I haven't generally mentioned my job here on my blog. It's not like some sort of rule I have, it's just not something I've done. I don't figure talking about the minutia of my day in the office is particularly interesting. More than that, I'm well aware that there's a general air of mystery which surrounds what I actually do, and I sort of like that. For the most part it seems that people just know I travel to foreign countries, speak to foreign people and complain about jet-lag. Who knows what else I do at my job? Could be anything. I might even be a spy!
That said, I do want to talk briefly about my job. Just to grumble a bit. Then I promise I won't bring it up again for a bit. The rules for running our program in a given country (say, Germany) are pretty simple. There's a straight-forward order to follow. At the simplest, I can break it down into three steps:
1) Pay us whatever you owe us from last year.

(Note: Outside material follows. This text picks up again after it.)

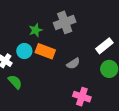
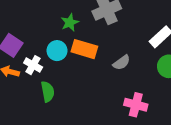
green semicircle: (15, 82) -> (48, 92), turned 35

2) Sign your contract for this year.
3) Send us completed applications by February 27th.
When people perform these three steps in order, things work out very well indeed. When someone from a given country (say, Germany) skips steps 1 and 2 and only really does half of step 3, well, then you know there's going to be trouble. Because when it takes us until mid-March to browbeat people in a given country (say, Germany) into completing steps 1 and 2, they end up blaming us for the fact that they didn't complete step 3 in time. And when we give then until a certain day (say, today) to complete step 3 and they still haven't done it and so we reject all of their applications, they get snippy. Yeesh.
Sometimes, in my office, we wonder if maybe it's not we who are actually the crazy ones after all. But since we all tend to talk to our food and write pretend letters to the printer and copy machine, I guess we probably are.

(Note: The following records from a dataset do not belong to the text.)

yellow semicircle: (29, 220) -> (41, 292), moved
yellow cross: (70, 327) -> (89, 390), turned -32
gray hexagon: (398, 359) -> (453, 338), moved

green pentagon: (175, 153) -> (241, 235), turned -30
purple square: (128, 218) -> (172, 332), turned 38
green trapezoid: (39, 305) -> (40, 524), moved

At least my Russians are getting visas this year. That's a very, very good thing. And Lena. Lena has her visa too. When's she showing up again?
Comments (7)
You're not a spy. You drive a Saturn, remember?
Posted by Erik (the roommate) | April 6, 2004 10:13 AM
Posted on April 6, 2004 10:13
so whats your company name?
Posted by gus | April 6, 2004 1:46 PM
Posted on April 6, 2004 13:46
Company's called InterExchange. Check out the "Citations" at left, Gus. It's the places I've schooled and worked, with the addition of the International Exchange Center, which is where my way-cool friends in Russia work and I seem to spend so much of my winter time.
Oh, and Erik? I could totally be a spy. Sneakiest spy ever!
Posted by Jason | April 6, 2004 10:55 PM
Posted on April 6, 2004 22:55
We've been over this. It's not like your little LE is going to pop out jet packs or submachine guns with the press of a button. It doesn't even have automatic LOCKS, dude. I refuse to believe that all that extra technology that isn't going toward power windows is actually being diverted to a GPS hook-up and an oil slick dispenser.
Posted by Erik (roommate) | April 7, 2004 1:37 PM
Posted on April 7, 2004 13:37
They blew the budget on my fancy wristwatch...
Posted by Jason | April 7, 2004 10:43 PM
Posted on April 7, 2004 22:43
You know it is hard for me to keep telling my local friends that my buddy Jason from Jersey is an international pimp when the car thing gets brought up I mean seriously dude.... I mean hows a pimp gonna get his money and not buy a dope ride? You need to show them hoes who the boss be and get paid.
Posted by Zach | April 10, 2004 5:10 PM
Posted on April 10, 2004 17:10
Uhm... stealth pimp?
sigh.
Why do I get the feeling that my wuss-ass car is going to haunt me for the rest of my days?